Forget the Scott Robertson v Ian Foster coaching debate. Another Kiwi coach – "the new Wayne Smith" – is the more sensible answer to the All Blacks' problems, writes Gregor Paul.
Perhaps the time has come for Joe Schmidt to be cast as the new Wayne Smith and injectedinto the All Blacks coaching team on a ticket of innovation.
What's become clear at the end of a season in which the All Blacks won 12 of 15 tests, is that they are not entirely broken, but nor are they necessarily going to become whole again without taking decisive, transformational action.
The majority view appears to believe that there is only one act to consider and that's chopping the current coaching team and replacing them with Scott Robertson and his band of merry men.
But this isn't an argument borne of detailed and considered analysis, but is instead illustrative that reasoned debate has been the real casualty of the Covid age.

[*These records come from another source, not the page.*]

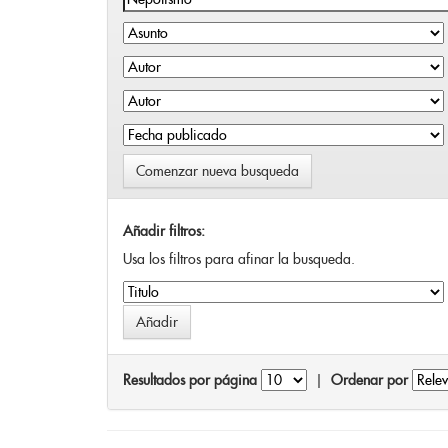
Comenzar nueva busqueda
Añadir filtros:
Usa los filtros para afinar la busqueda.
Resultados por página
|
Ordenar por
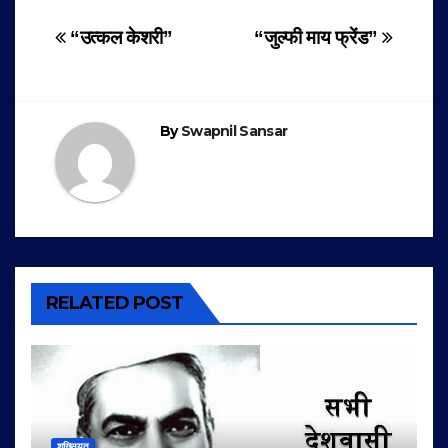
Post
“उत्कल केशरी”
“जुल्फी माय फ्रेंड”
navigation
By
Swapnil Sansar
RELATED POST
शख़्सियत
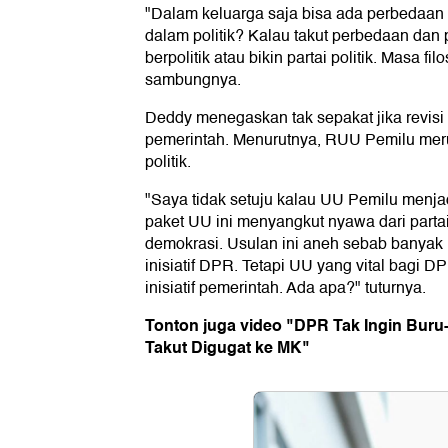
"Dalam keluarga saja bisa ada perbedaan 
dalam politik? Kalau takut perbedaan dan
berpolitik atau bikin partai politik. Masa fi
sambungnya.
Deddy menegaskan tak sepakat jika revisi 
pemerintah. Menurutnya, RUU Pemilu meru
politik.
"Saya tidak setuju kalau UU Pemilu menjadi
paket UU ini menyangkut nyawa dari partai 
demokrasi. Usulan ini aneh sebab banyak U
inisiatif DPR. Tetapi UU yang vital bagi D
inisiatif pemerintah. Ada apa?" tuturnya.
Tonton juga video "DPR Tak Ingin Bur
Takut Digugat ke MK"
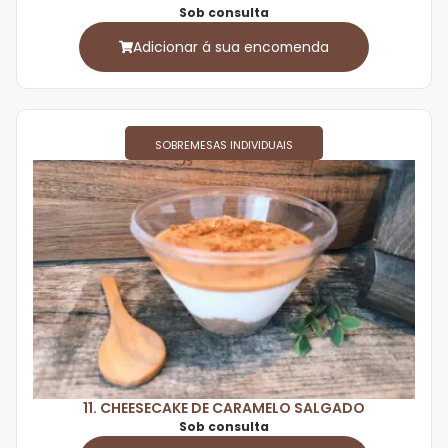
Sob consulta
Adicionar á sua encomenda
SOBREMESAS INDIVIDUAIS
11. CHEESECAKE DE CARAMELO SALGADO
Sob consulta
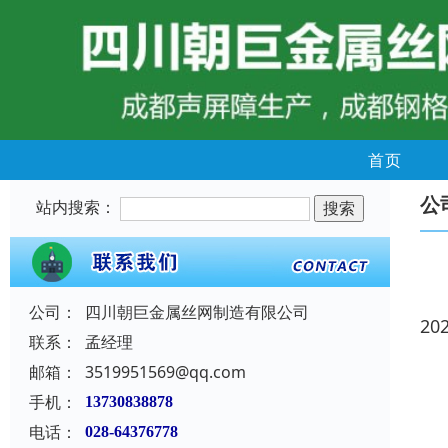
首页
公
站内搜索：
公司：
四川朝巨金属丝网制造有限公司
20
联系：
孟经理
邮箱：
3519951569@qq.com
手机：
13730838878
电话：
028-64376778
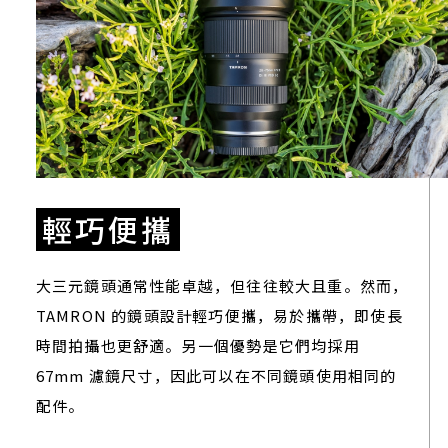
輕巧便攜
大三元鏡頭通常性能卓越，但往往較大且重。然而，
TAMRON 的鏡頭設計輕巧便攜，易於攜帶，即使長
時間拍攝也更舒適。另一個優勢是它們均採用
67mm 濾鏡尺寸，因此可以在不同鏡頭使用相同的
配件。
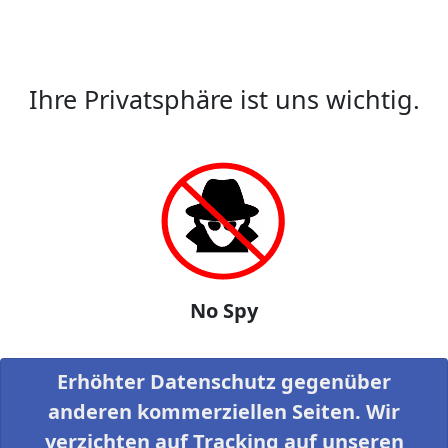
Ihre Privatsphäre ist uns wichtig.
No Spy
Erhöhter Datenschutz gegenüber
anderen kommerziellen Seiten. Wir
verzichten auf Tracking auf unseren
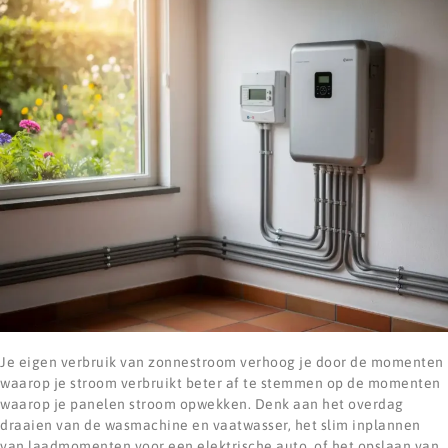
Je eigen verbruik van zonnestroom verhoog je door de momenten
waarop je stroom verbruikt beter af te stemmen op de momenten
waarop je panelen stroom opwekken. Denk aan het overdag
draaien van de wasmachine en vaatwasser, het slim inplannen
van laadmomenten voor een elektrische auto, of het opslaan van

Just as it seems everyone has to be definitively pro or anti-lockdown, or declare an allegiance to either Meghan and Harry or the Royal Family, so too is there a sense that New Zealand's rugby media want New Zealand's rugby public to decide whether they are in Ian Foster's camp or Robertson's.
Given the findings of a Herald poll, where 80 per cent of respondents said they wanted Robertson to replace Foster, it would seem that most of the rugby public have already made up their minds about where their allegiance lies.
The problem, however, with this obsessive need to create polarised scenarios and consider only the extremes is that it means no one lands on the middle ground which has, certainly in the case of previous All Blacks coaching decisions, been the most fertile.
Change does not always have to be sweeping to be decisive. Definite action does not mean extreme and New Zealand Rugby has thrived in the last decade by understanding the difference.
In 2009 the All Blacks lost four of their first eight tests, couldn't win a lineout or catch a high kick.
There were howls back then every bit as loud as the ones we are hearing now, to sack the coaching team of Graham Henry, Steve Hansen and Wayne Smith.
But those calls were resisted and instead there was an internal reshuffle where Hansen and Henry effectively swapped roles and then redrafted the gameplan to better reflect their desire to play off counter attacks.
Two years later the All Blacks won the World Cup on the back of their brilliance under the high ball and solidity of their lineout.
In 2014, head coach Hansen sensed the All Blacks needed freshening up coming into World Cup year and he kept a place open for Smith to come in as defence coach.
Smith's defensive system took a few months to master but it was the bedrock of the successful campaign and while it looked like Dan Carter kicked them to victory in that tournament, the All Blacks tackled their way to that title.
Looking back through the last decade, what's been important is that the All Blacks have periodically rejuvenated themselves with decisive action.
They have been bold enough to forfeit the status quo when they have been struggling, but not so reckless as to throw away everything they have built and this is why the prospect of asking Schmidt to join the coaching team has to be considered.
Whether Schmidt, who has agreed to re-join the Blues next year in the role of support coach, can be persuaded to throw himself back into test football after seven exhausting years with Ireland is the great unknown.
But the question is certainly worth asking because bringing in Schmidt would be the perfect way for the All Blacks to be exposed to fresh ideas that build on rather than replace what they already have.
Having coached Ireland for seven years he knows how the Northern Hemisphere sides think and he's not steeped in the ruck and run culture of New Zealand.
He also coached Ireland to two victories against the All Blacks and therefore it has to be assumed his ability to accurately gauge strengths and weaknesses could be well utilised in almost any role but is probably best suited to shaping the attack.
Schmidt would bring a level of rugby intelligence and test experience that would be instrumental in enabling the All Blacks to know how to re-shape their approach to test football.
The point that Foster has tried to make in recent days is that the All Blacks season wasn't the unmitigated disaster the pro-Robertson lobby says it was.
Those atop their soap boxes calling for Foster to be fired, blithely ignore that the world champion Springboks lost five of their 13 tests this year.
Everyone is raving about France, but they lost to Scotland at home as well as to England and Australia twice and finished the year with seven wins from 11 tests.
Ireland have always been hailed as new world beaters but they won six from eight for a 75 per cent win ratio - the same as the All Blacks who played almost twice as many games.
The All Blacks are not quite the side they want to be, but nor are they so far off either. They need a bump, a bit of fresh thinking and innovation to get there and that seems more likely to happen by bringing in Schmidt to work with the existing coaching team rather than going ground zero and starting again with Robertson.